Prometheus
Prometheus is a popular open-source monitoring and alerting system. The Step Prometheus plugin exposes measurements and metrics at a scrape endpoint that Prometheus polls at regular intervals.
In addition to Step execution data, the plugin also exposes JVM and Jetty metrics for internal controller monitoring. Note that while not directly related to this plugin, other Step components such as the Grid proxy and Java agents can also expose these metrics to Prometheus via their own configuration.
Enabling the plugin
The Prometheus plugin is enabled by default. No step.properties entry is required to activate it.
Configuring Prometheus
Install Prometheus following the official instructions. Add the Step scrape job to prometheus.yml:
scrape_configs:
- job_name: 'YOUR_STEP_JOB_NAME'
static_configs:
- targets: ['CONTROLLER_URL']
Replace CONTROLLER_URL with the host and port of your Step controller (e.g. localhost:8080). The plugin exposes data at CONTROLLER_URL/metrics — the default metrics_path does not need to be changed.
The default scrape interval is 15 seconds and can be adjusted in prometheus.yml following the Prometheus documentation.
Native histograms
Measurements and metrics are exported as native Prometheus histograms in addition to the legacy histograms. Predefined bucket configuration is not supported — bucket boundaries are determined natively by Prometheus when using native histograms.
Native histogram support must be enabled on the Prometheus server to use this feature.

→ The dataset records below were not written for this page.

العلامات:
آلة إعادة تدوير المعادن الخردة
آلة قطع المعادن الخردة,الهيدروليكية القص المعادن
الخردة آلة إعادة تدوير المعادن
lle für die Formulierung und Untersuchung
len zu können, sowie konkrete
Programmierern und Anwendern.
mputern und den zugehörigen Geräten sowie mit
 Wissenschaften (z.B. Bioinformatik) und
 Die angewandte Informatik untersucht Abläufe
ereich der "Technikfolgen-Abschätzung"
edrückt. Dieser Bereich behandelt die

Refer to the Prometheus feature flags documentation for the required server-side configuration.
Exported labels
The plugin exports two label sets per metric to balance query ergonomics with cardinality:
- Standard labels — low-cardinality fields suitable for grouping and alerting: plan name, task name, measurement name, status, etc.

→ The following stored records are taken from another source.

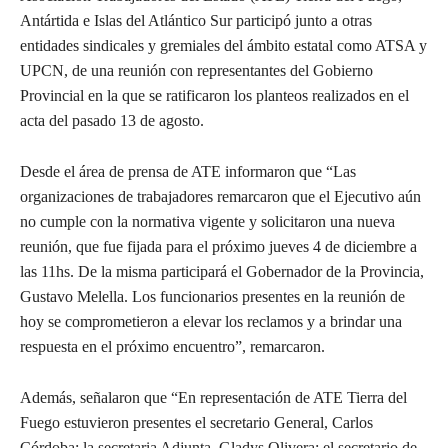
Antártida e Islas del Atlántico Sur participó junto a otras
entidades sindicales y gremiales del ámbito estatal como ATSA y
UPCN, de una reunión con representantes del Gobierno
Provincial en la que se ratificaron los planteos realizados en el
acta del pasado 13 de agosto.
Desde el área de prensa de ATE informaron que “Las
organizaciones de trabajadores remarcaron que el Ejecutivo aún
no cumple con la normativa vigente y solicitaron una nueva
reunión, que fue fijada para el próximo jueves 4 de diciembre a
las 11hs. De la misma participará el Gobernador de la Provincia,
Gustavo Melella. Los funcionarios presentes en la reunión de
hoy se comprometieron a elevar los reclamos y a brindar una
respuesta en el próximo encuentro”, remarcaron.
Además, señalaron que “En representación de ATE Tierra del
Fuego estuvieron presentes el secretario General, Carlos
Córdoba; la secretaria Adjunta, Gladys Olivera; el secretario de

- High-cardinality labels — additional context for drill-downs: execution ID, execution URL. These are available on a separate label set to avoid impacting Prometheus storage and query performance when not needed.
Once Step is running executions, the data is available at CONTROLLER_URL/metrics and visible in the Prometheus UI at PROMETHEUS_URL/graph.
Time-series cleanup
To prevent unbounded memory growth as execution data accumulates, the plugin periodically removes stale time-series from the in-memory metrics registry. The cleanup delay is measured from the last update to a given series:
| Label set | Default cleanup delay | step.properties key |
|---|---|---|
| Standard labels (no execution ID) | 600 s | plugins.measurements.prometheus.base.cleanup.delay |
| High-cardinality labels (per execution ID) | 70 s | plugins.measurements.prometheus.byExecutionId.cleanup.delay |
The shorter delay for high-cardinality series is intentional: once an execution ends its per-execution series will no longer be updated and can be removed quickly. The longer delay for standard series preserves aggregated data across executions for the duration of a typical Prometheus scrape cycle.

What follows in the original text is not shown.